Since discrimination, in the neutral sense of making distinctions, can have both good and bad outcomes [1], regulations will also have to make subtle distinctions. It’s even harder to make law about subtle hypotheticals. I’m therefore inclined against detailed legislation in advance of facts. Legislation, if any, can lower the risk of unintended side effects by simply establishing principles that a regulatory agency can apply to alleged bad behavior. But agencies don’t have the means to gather data. Even companies with an interest in the matter operate in the dark; I’ve heard that Vonage found out about the discrimination against their VOIP service in the Madison River case only by accident. How to find bad behavior?
The answer is millions of volunteer PCs on the net sending test payloads to each other to characterize what happens to traffic on the net. This would yield an inventory of how different kinds of traffic are carried across all the different segments of the net.
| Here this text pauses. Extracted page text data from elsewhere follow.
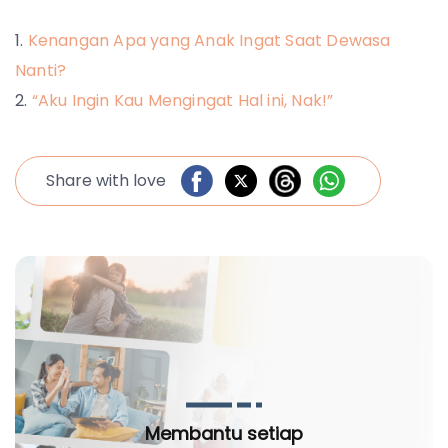
Kenangan Apa yang Anak Ingat Saat Dewasa
Nanti?
“Aku Ingin Kau Mengingat Hal ini, Nak!”
Share with love
Membantu setiap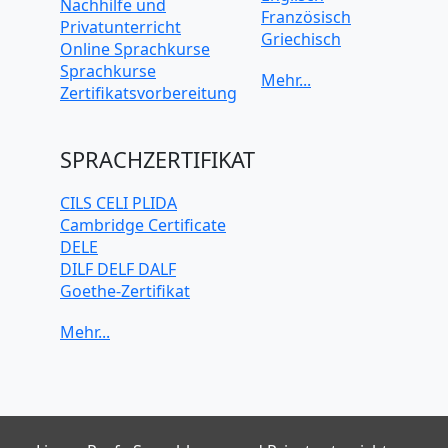
Nachhilfe und
Französisch
Privatunterricht
Griechisch
Online Sprachkurse
Italienisch
Sprachkurse
Japanisch
Zertifikatsvorbereitung
Koreanisch
Mandarin-
Chinesisch
SPRACHZERTIFIKAT
Niederländisch
Polnisch
CILS CELI PLIDA
Portugiesisch
Cambridge Certificate
Russisch
DELE
Schwedisch
DILF DELF DALF
Spanisch
Goethe-Zertifikat
Türkisch
IELTS
TELC
TOEFL iBT
TOEIC
TestDaF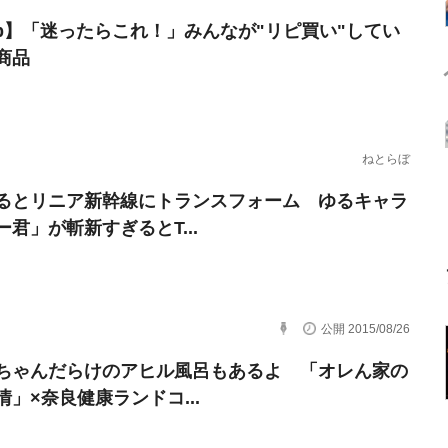
erb】「迷ったらこれ！」みんなが"リピ買い"してい
商品
ねとらぼ
るとリニア新幹線にトランスフォーム ゆるキャラ
ー君」が斬新すぎるとT...
公開 2015/08/26
ちゃんだらけのアヒル風呂もあるよ 「オレん家の
情」×奈良健康ランドコ...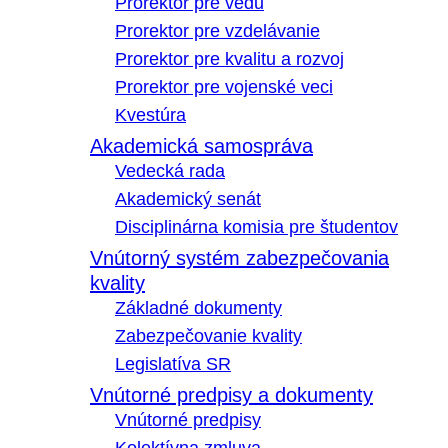
Prorektor pre vedu
Prorektor pre vzdelávanie
Prorektor pre kvalitu a rozvoj
Prorektor pre vojenské veci
Kvestúra
Akademická samospráva
Vedecká rada
Akademický senát
Disciplinárna komisia pre študentov
Vnútorný systém zabezpečovania
kvality
Základné dokumenty
Zabezpečovanie kvality
Legislatíva SR
Vnútorné predpisy a dokumenty
Vnútorné predpisy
Software could identify potential problems, and volunteer people could scan them to identify cases that need more attention.
Anybody could download small applications that would run tests when they’re not using their machines. Just as SETI@Home uses spare CPU cycles to search radio data for the signature of extra-terrestrial intelligence, so this code would use space cycles and spare bandwidth to search for signatures of net neutrality exceptions. SETI for the net… NETI@Home: Neutrality Exception Tracking Infrastructure.
NETI@Home would use peer-to-peer technology like bittorrent; there would be no single repository of data, and no central organization directing the work. People could select the kinds of test payload they want to run; to make it easy for the majority, various recognizable organizations might recommend payload sets, or one could find popular sets on sites like digg. Volunteers would write the software, and parse the results. The tests could change quite quickly to meet changing network operator strategies, while the underlying software would change more slowly.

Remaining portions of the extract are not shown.